TAPM made way for a huge political storm after its trailer released. The fire refused to die till the movie's release. Directed by Vijay Gutte, the movie brought to silver screen the book written by Sanjaya Baru, who was once a media adviser to former Prime Minister Dr. Manmohan Singh. It was shunted as a propaganda movie, but Kher remained unfazed.
Kher, on whose clout the entire movie found its spine, constantly said the movie had no agenda. When the movie's screening was stopped in some parts of the country by Congress workers, Kher was quick to berate the party's 'intolerance'. However, Kher's movie being screened in Pakistan is in sharp contradiction to his political views. Thanks to the Internet, everyone remembers his words.
Even in 2015, when Kher's Baby was banned in Pakistan, he had lost his cool. He claimed the movie was against terrorism. He noted Pakistan has suffered enough due to terrorism. "There is no particular country that is to be blamed for terrorism. A country which is suffering from such barbaric acts of terrorism should have gone beyond," he had said then.

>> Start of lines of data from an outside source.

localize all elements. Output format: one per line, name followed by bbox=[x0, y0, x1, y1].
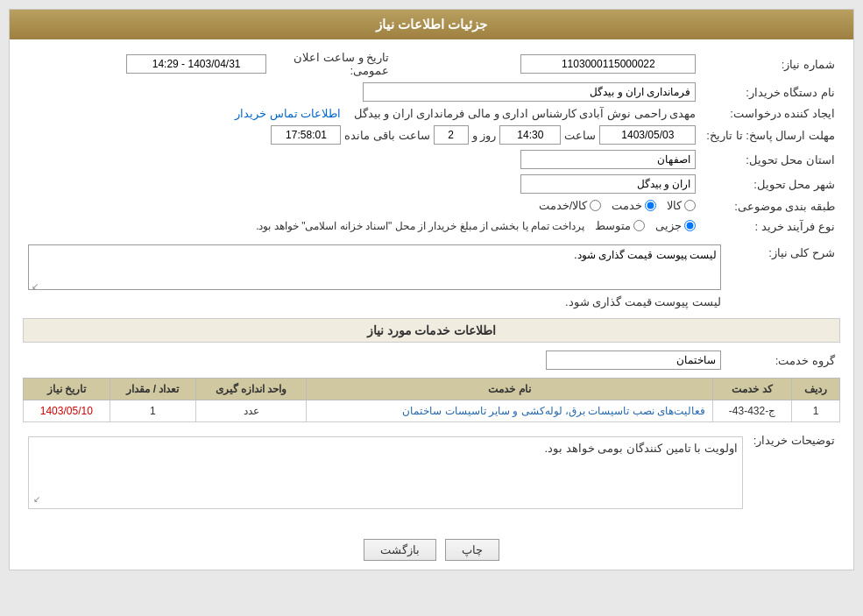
response-deadline-container: ساعت روز و ساعت باقی مانده bbox=[28, 125, 696, 145]
cell-date: 1403/05/10 bbox=[24, 400, 110, 422]
purchase-type-note: پرداخت تمام یا بخشی از مبلغ خریدار از مح… bbox=[256, 220, 584, 232]
service-group-value bbox=[23, 348, 726, 372]
col-unit: واحد اندازه گیری bbox=[196, 379, 307, 400]
buyer-org-value bbox=[23, 80, 701, 104]
description-wrapper: ↙ bbox=[28, 244, 721, 293]
description-table: شرح کلی نیاز: ↙ لیست پیوست قیمت گذاری شو… bbox=[23, 242, 840, 311]
response-deadline-label: مهلت ارسال پاسخ: تا تاریخ: bbox=[701, 123, 840, 147]
category-radio-kala-khedmat[interactable]: کالا/خدمت bbox=[539, 199, 602, 212]
buyer-notes-area: اولویت با تامین کنندگان بومی خواهد بود. … bbox=[28, 436, 743, 509]
category-kala-radio[interactable] bbox=[684, 200, 696, 211]
creator-text: مهدی راحمی نوش آبادی کارشناس اداری و مال… bbox=[354, 107, 697, 120]
response-date-input[interactable] bbox=[599, 125, 696, 145]
service-group-row: گروه خدمت: bbox=[23, 348, 840, 372]
category-label: طبقه بندی موضوعی: bbox=[701, 196, 840, 216]
publish-date-label: تاریخ و ساعت اعلان عمومی: bbox=[272, 48, 394, 80]
cell-unit: عدد bbox=[196, 400, 307, 422]
buyer-notes-table: توضیحات خریدار: اولویت با تامین کنندگان … bbox=[23, 429, 840, 516]
creator-value: مهدی راحمی نوش آبادی کارشناس اداری و مال… bbox=[23, 104, 701, 123]
table-row: نام دستگاه خریدار: bbox=[23, 80, 840, 104]
services-table-head: ردیف کد خدمت نام خدمت واحد اندازه گیری ت… bbox=[24, 379, 840, 400]
table-row: شماره نیاز: تاریخ و ساعت اعلان عمومی: bbox=[23, 48, 840, 80]
purchase-type-radio-group: جزیی متوسط پرداخت تمام یا بخشی از مبلغ خ… bbox=[256, 219, 696, 232]
description-value-cell: ↙ لیست پیوست قیمت گذاری شود. bbox=[23, 242, 726, 311]
page-header: جزئیات اطلاعات نیاز bbox=[10, 10, 853, 39]
services-section-title: اطلاعات خدمات مورد نیاز bbox=[23, 318, 840, 343]
purchase-jozi-radio[interactable] bbox=[684, 220, 696, 231]
need-number-input[interactable] bbox=[520, 54, 696, 74]
service-group-input[interactable] bbox=[546, 350, 721, 370]
cell-row-num: 1 bbox=[792, 400, 840, 422]
col-quantity: تعداد / مقدار bbox=[110, 379, 195, 400]
page-wrapper: جزئیات اطلاعات نیاز شماره نیاز: تاریخ و … bbox=[0, 0, 863, 616]
services-data-table: ردیف کد خدمت نام خدمت واحد اندازه گیری ت… bbox=[23, 378, 840, 422]
description-text: لیست پیوست قیمت گذاری شود. bbox=[28, 293, 721, 308]
col-date: تاریخ نیاز bbox=[24, 379, 110, 400]
category-khedmat-radio[interactable] bbox=[645, 200, 656, 211]
table-row: مهلت ارسال پاسخ: تا تاریخ: ساعت روز و سا… bbox=[23, 123, 840, 147]
need-number-label: شماره نیاز: bbox=[701, 48, 840, 80]
buyer-notes-row: توضیحات خریدار: اولویت با تامین کنندگان … bbox=[23, 429, 840, 516]
info-table: شماره نیاز: تاریخ و ساعت اعلان عمومی: نا… bbox=[23, 48, 840, 237]
cell-service-name: فعالیت‌های نصب تاسیسات برق، لوله‌کشی و س… bbox=[307, 400, 713, 422]
print-button[interactable]: چاپ bbox=[445, 539, 499, 561]
response-deadline-row: ساعت روز و ساعت باقی مانده bbox=[23, 123, 701, 147]
category-radio-group: کالا خدمت کالا/خدمت bbox=[539, 199, 697, 212]
col-service-code: کد خدمت bbox=[713, 379, 792, 400]
back-button[interactable]: بازگشت bbox=[364, 539, 436, 561]
city-label: شهر محل تحویل: bbox=[701, 172, 840, 196]
city-input[interactable] bbox=[520, 174, 696, 194]
buyer-notes-value-cell: اولویت با تامین کنندگان بومی خواهد بود. … bbox=[23, 429, 748, 516]
buyer-notes-label: توضیحات خریدار: bbox=[748, 429, 840, 516]
category-radio-kala[interactable]: کالا bbox=[667, 199, 696, 212]
table-row: 1 ج-432-43- فعالیت‌های نصب تاسیسات برق، … bbox=[24, 400, 840, 422]
service-group-table: گروه خدمت: bbox=[23, 348, 840, 372]
cell-quantity: 1 bbox=[110, 400, 195, 422]
scroll-indicator: ↙ bbox=[32, 281, 39, 291]
publish-date-input[interactable] bbox=[126, 54, 266, 74]
table-row: استان محل تحویل: bbox=[23, 147, 840, 172]
response-days-input[interactable] bbox=[434, 125, 469, 145]
services-table-body: 1 ج-432-43- فعالیت‌های نصب تاسیسات برق، … bbox=[24, 400, 840, 422]
description-label: شرح کلی نیاز: bbox=[726, 242, 840, 311]
buyer-notes-text: اولویت با تامین کنندگان بومی خواهد بود. bbox=[33, 442, 738, 494]
purchase-type-label: نوع فرآیند خرید : bbox=[701, 216, 840, 237]
category-both-label: کالا/خدمت bbox=[539, 199, 588, 212]
footer-buttons: چاپ بازگشت bbox=[10, 530, 853, 570]
service-group-label: گروه خدمت: bbox=[726, 348, 840, 372]
time-label: ساعت bbox=[564, 129, 596, 142]
col-service-name: نام خدمت bbox=[307, 379, 713, 400]
notes-scroll: ↙ bbox=[33, 494, 738, 504]
table-row: طبقه بندی موضوعی: کالا خدمت bbox=[23, 196, 840, 216]
buyer-org-input[interactable] bbox=[363, 82, 696, 102]
page-title: جزئیات اطلاعات نیاز bbox=[376, 17, 487, 32]
creator-link[interactable]: اطلاعات تماس خریدار bbox=[235, 107, 341, 120]
purchase-jozi-label: جزیی bbox=[655, 219, 682, 232]
cell-service-code: ج-432-43- bbox=[713, 400, 792, 422]
province-value bbox=[23, 147, 701, 172]
purchase-type-jozi[interactable]: جزیی bbox=[655, 219, 696, 232]
province-label: استان محل تحویل: bbox=[701, 147, 840, 172]
col-row-num: ردیف bbox=[792, 379, 840, 400]
main-container: جزئیات اطلاعات نیاز شماره نیاز: تاریخ و … bbox=[9, 9, 854, 570]
category-options: کالا خدمت کالا/خدمت bbox=[23, 196, 701, 216]
table-row: ایجاد کننده درخواست: مهدی راحمی نوش آباد… bbox=[23, 104, 840, 123]
services-header-row: ردیف کد خدمت نام خدمت واحد اندازه گیری ت… bbox=[24, 379, 840, 400]
category-radio-khedmat[interactable]: خدمت bbox=[612, 199, 656, 212]
creator-label: ایجاد کننده درخواست: bbox=[701, 104, 840, 123]
remaining-time-input[interactable] bbox=[271, 125, 341, 145]
content-area: شماره نیاز: تاریخ و ساعت اعلان عمومی: نا… bbox=[10, 39, 853, 530]
category-both-radio[interactable] bbox=[590, 200, 601, 211]
purchase-type-motavaset[interactable]: متوسط bbox=[595, 219, 645, 232]
description-textarea[interactable] bbox=[28, 244, 721, 290]
need-number-value bbox=[394, 48, 701, 80]
response-time-input[interactable] bbox=[499, 125, 561, 145]
remaining-label: ساعت باقی مانده bbox=[344, 129, 429, 142]
purchase-motavaset-radio[interactable] bbox=[633, 220, 645, 231]
category-khedmat-label: خدمت bbox=[612, 199, 642, 212]
purchase-motavaset-label: متوسط bbox=[595, 219, 631, 232]
province-input[interactable] bbox=[520, 150, 696, 169]
publish-date-value bbox=[23, 48, 272, 80]
category-kala-label: کالا bbox=[667, 199, 682, 212]
purchase-type-options: جزیی متوسط پرداخت تمام یا بخشی از مبلغ خ… bbox=[23, 216, 701, 237]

In 2016, Kher had the choicest of words for Pakistani government after his visa was denied. He was supposed to attend the Karachi Literature Festival and claimed the officials stopped him because he could expose "Pak terror nexus." "Didn't Pakistan Ministry of Foreign Affairs red flag my name to Pakistan High Commission in New Delhi?" he had tweeted and apologized to his fans there.
After the horrific Uri attack in September 2016, which led to a ban on Pakistani actors in Bollywood, Kher had said the artists across the border should condemn terrorism. "There are some people from Pakistan who are wonderful and are great hosts. But when it comes to my country and my jawaans (soldiers), I cannot be diplomatic. I'm biased towards my country," he said.
For someone, who has always criticized Pakistan and even threatened to expose the state-sponsored terrorism, Kher went back on what he believes in for his movie's release. At a time when most Bollywood movies don't release across the border, Kher clearly saw TAPM's release as an achievement. But the turn of events has only shown that money matters trump everything.